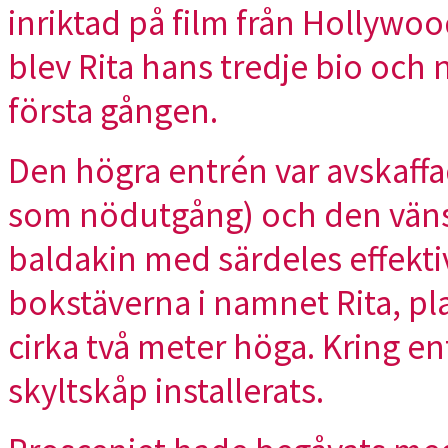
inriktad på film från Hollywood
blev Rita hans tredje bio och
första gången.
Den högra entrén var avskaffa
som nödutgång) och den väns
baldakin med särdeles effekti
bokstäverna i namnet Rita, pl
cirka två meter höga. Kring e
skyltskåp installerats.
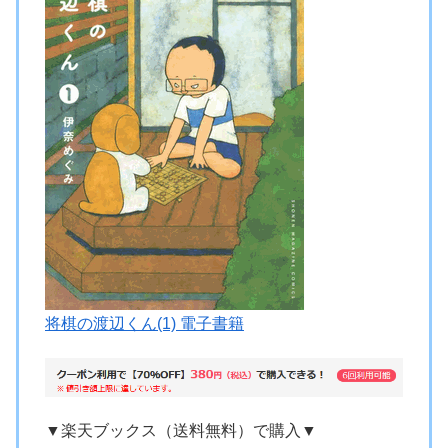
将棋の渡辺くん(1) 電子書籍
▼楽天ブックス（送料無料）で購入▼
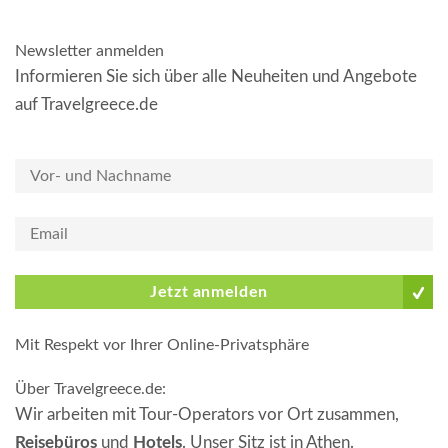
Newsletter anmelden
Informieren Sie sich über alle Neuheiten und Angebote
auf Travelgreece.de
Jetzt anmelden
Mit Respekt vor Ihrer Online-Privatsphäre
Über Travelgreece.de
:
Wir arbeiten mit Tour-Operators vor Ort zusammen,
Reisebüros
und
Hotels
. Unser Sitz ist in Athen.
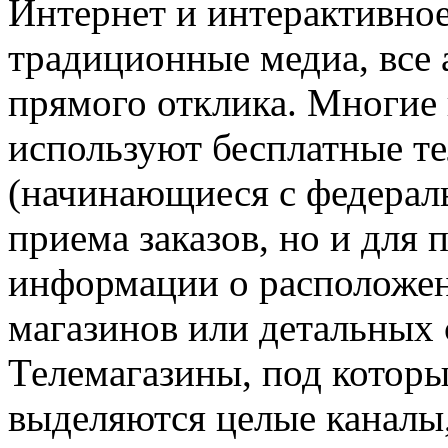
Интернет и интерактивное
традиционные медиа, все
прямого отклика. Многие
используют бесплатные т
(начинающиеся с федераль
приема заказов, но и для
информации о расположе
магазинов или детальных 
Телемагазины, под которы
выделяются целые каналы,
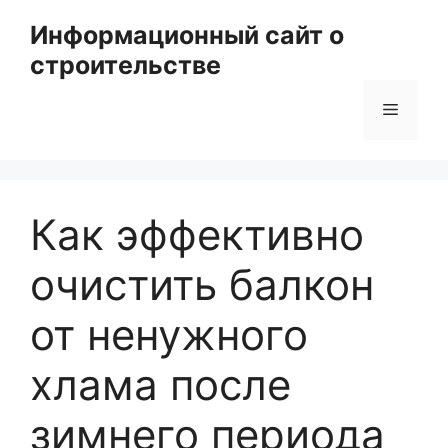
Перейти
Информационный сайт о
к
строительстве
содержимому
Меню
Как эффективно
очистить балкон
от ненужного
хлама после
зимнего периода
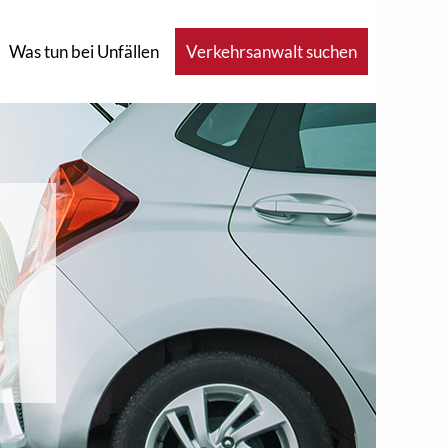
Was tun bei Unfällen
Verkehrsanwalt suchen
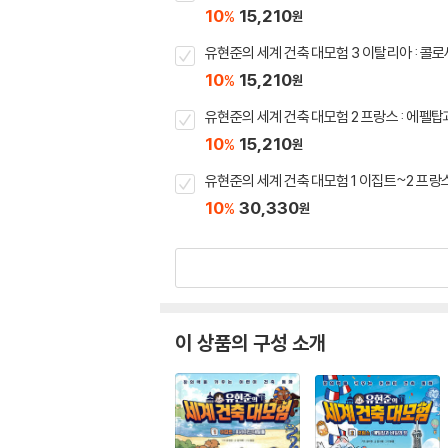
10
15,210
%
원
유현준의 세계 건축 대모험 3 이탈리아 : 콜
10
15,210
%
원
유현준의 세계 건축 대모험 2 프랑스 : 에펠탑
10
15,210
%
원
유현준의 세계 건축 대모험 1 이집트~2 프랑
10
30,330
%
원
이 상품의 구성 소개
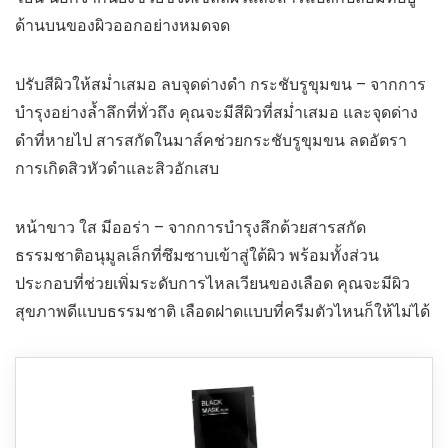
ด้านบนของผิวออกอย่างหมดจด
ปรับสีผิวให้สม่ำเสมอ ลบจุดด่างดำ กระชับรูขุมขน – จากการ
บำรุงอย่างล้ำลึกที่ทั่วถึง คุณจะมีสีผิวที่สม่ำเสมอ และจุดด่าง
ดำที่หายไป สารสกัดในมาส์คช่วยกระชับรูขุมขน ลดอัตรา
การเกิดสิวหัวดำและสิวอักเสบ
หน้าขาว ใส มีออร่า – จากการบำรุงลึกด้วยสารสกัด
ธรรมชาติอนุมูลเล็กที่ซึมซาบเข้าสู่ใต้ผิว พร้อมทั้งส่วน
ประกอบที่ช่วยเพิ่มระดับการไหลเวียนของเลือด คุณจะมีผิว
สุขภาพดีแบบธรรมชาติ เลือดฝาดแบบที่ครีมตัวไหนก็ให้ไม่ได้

---+---

→ **What you have to do**:
Search the entries for the word "유현준의". Copy every line where it occurs.

→ **Written reply**:
유현준의 세계 건축 대모험 3 이탈리아 : 콜
유현준의 세계 건축 대모험 2 프랑스 : 에펠탑
유현준의 세계 건축 대모험 1 이집트~2 프랑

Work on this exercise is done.